Current local LLM performance on compilation success (error-free functions / total):

Model	todo	bbs	reddit	shopping
z-ai/glm-5	100	100	100	100
deepseek/deepseek-v3.1-terminus-exacto	100	87	99	100
qwen/qwen3-coder-next	100	100	96	92
qwen/qwen3-next-80b-a3b-instruct	95	94	88	91
qwen/qwen3-30b-a3b-thinking	96	90	71	79

Runtime success (E2E test pass rates) has not recovered — remaining priority.

4.1 Developer Experience

Real-world deployment showed the difference. An administrative system required continuous requirement changes: department hierarchy restructuring from flat to tree, multi-level approval workflows, permission scope modifications twice.

With old architecture, each change demanded complete regeneration. With modularity, only affected modules regenerated while others remained intact. The system grew incrementally rather than restarting repeatedly.

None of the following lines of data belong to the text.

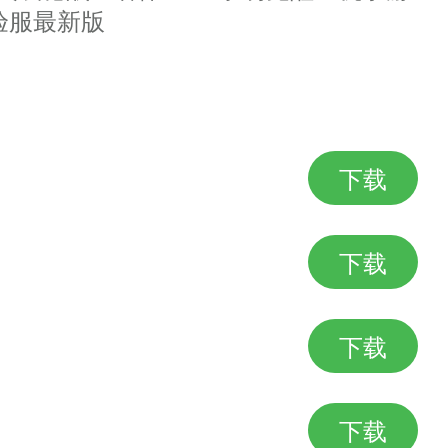
临其境享受原汁原味仙侠修真历险
验服最新版
下载
，闪避强制为0
效果既有负面的也有正面的
下载
片吧。这些异常效果有的互相影响
失控，防御，凝神，半隐，虚弱，
下载
下载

4.2 From Prototype Builder to Living Project

The architectural change enables incremental development on completed projects:

Add features: Generate new modules; existing ones remain untouched
Remove features: Delete affected modules; update dependent operations
Modify behavior: Regenerate only impacted modules; validate integration with rest

The old AutoBe generated code. The new AutoBe maintains code. That’s the difference between a toy and a tool.

5. Lessons Learned

Success Metrics Can Mislead: 100% compilation success masked maintainability problems. Real value requires measuring practical workflow impact, not just technical metrics.

Weak Models Are Best QA Engineers: For production, strong models serve better. For system hardening, weak models expose every gap — every discovered edge case becomes an improved schema for all models.

Types Beat Prose: Type definitions are unambiguous where prose creates interpretation gaps. Constraints expressed as types rather than sentences work consistently across all models.

RAG Isn’t Just About Retrieval: Strategic context curation — providing right information at right time — matters more than comprehensive information overload.

Modularity Compounds: Initial costs (40% success, months rebuilding) yield long-term benefits. Each compiler, schema, and validation improvement compounds across all future generations.

6. What’s Next

Current priorities:

100% runtime success: Achieving correct business logic beyond compilation
Multi-language support: Modular architecture enables target language variation
Incremental regeneration: Update only modules affected by requirement changes

7. Conclusion

The journey illustrated a key principle: the right architecture matters more than the right numbers.

Maintaining original success rates would have created impressive benchmarks but left the tool fundamentally limited. Rebuilding toward modularity cost months and initially reduced metrics, but delivered true maintainability.

The approach shifted from generating disposable prototypes to sustaining living projects. Rather than rebuilding on requirements changes, AutoBe now identifies affected modules, regenerates only those, and validates integration.

The path forward builds on types over prompts — creating systems where improved schemas and validation simultaneously benefit all models.